Significance. If the proxy assumption and experimental results hold, the work could meaningfully advance practical FL deployment by resolving the personalization-vs-efficiency dilemma in network pruning. The OT-based formulation and adaptive regularization are technically interesting contributions that directly target parametric divergence and heterogeneity; reproducible code or parameter-free derivations would further strengthen its value.

major comments (2)
  1. [OTP module (§3)] OTP module (formulation in §3): The personalization benefit rests entirely on the untested assumption that historical client models serve as reliable proxies for current local data distributions when minimizing Wasserstein distance for pruning.
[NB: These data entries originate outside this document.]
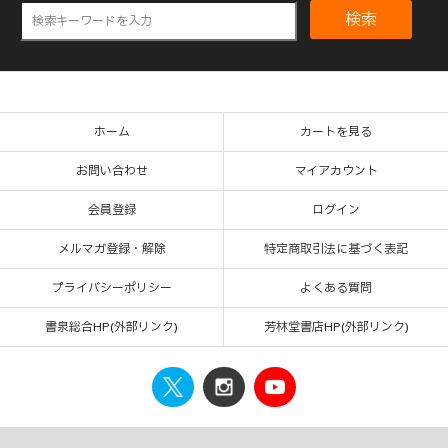
検索
ホーム
カートを見る
お問い合わせ
マイアカウント
会員登録
ログイン
メルマガ登録・解除
特定商取引法に基づく表記
プライバシーポリシー
よくある質問
書泉総合HP(外部リンク)
芳林堂書店HP(外部リンク)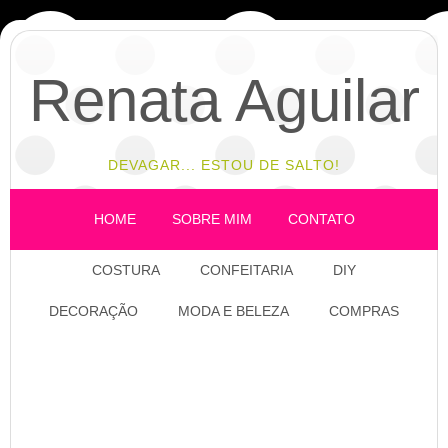
Renata Aguilar
DEVAGAR... ESTOU DE SALTO!
HOME
SOBRE MIM
CONTATO
COSTURA
CONFEITARIA
DIY
DECORAÇÃO
MODA E BELEZA
COMPRAS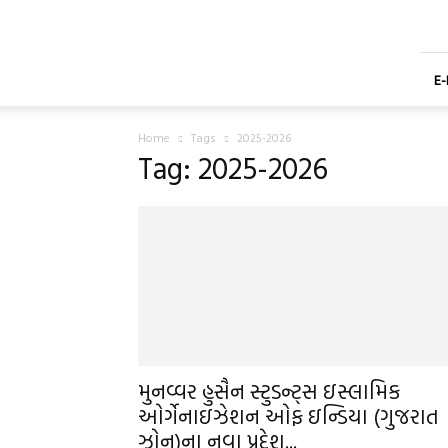
Shaheen
Gujarati
Weekly
Newspaper
E
Home
Tags
2025-2026
Tag: 2025-2026
મુનવ્વર હુસૈન સ્ટુડન્ટ્સ ઇસ્લામિક
ઓર્ગેનાઇઝેશન ઓફ ઇન્ડિયા (ગુજરાત
ઝોન)ના નવા પ્રદેશ...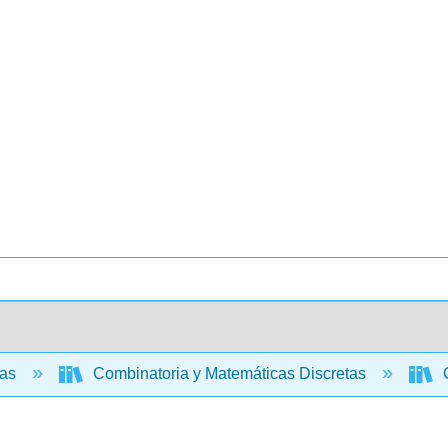
cas
Combinatoria y Matemáticas Discretas
C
No analysis is provided of how this holds under client drift, non-stationary data, or partial participation; if the proxy fails, the extracted submodels cease to be personalized and the claimed gains over server-side baselines collapse. This is load-bearing for the central claim.
  2. [Experiments] Experiments section: The abstract asserts 'consistent and substantial outperformance,' yet the manuscript must include quantitative tables with specific metrics (accuracy, communication cost, convergence speed), ablations isolating OTP vs. SAR, error bars, and tests across varying heterogeneity levels and drift scenarios. Without these, the magnitude and robustness of the improvements cannot be assessed.
minor comments (2)
  1. [Abstract] Abstract: Lacks any numerical highlights or key result metrics despite claiming comprehensive experiments; adding 1-2 concrete numbers would improve clarity.
  2. [Notation] Notation: Ensure the pruning rate and Wasserstein formulation are defined consistently when first introduced and reused in later sections.

Simulated Author's Rebuttal

2 responses · 0 unresolved

We thank the referee for the constructive feedback and the recommendation for major revision. The comments highlight important aspects that will strengthen the presentation of our work. We address each major comment below and commit to the necessary revisions.

read point-by-point responses
  1. Referee: [OTP module (§3)] OTP module (formulation in §3): The personalization benefit rests entirely on the untested assumption that historical client models serve as reliable proxies for current local data distributions when minimizing Wasserstein distance for pruning. No analysis is provided of how this holds under client drift, non-stationary data, or partial participation; if the proxy fails, the extracted submodels cease to be personalized and the claimed gains over server-side baselines collapse. This is load-bearing for the central claim.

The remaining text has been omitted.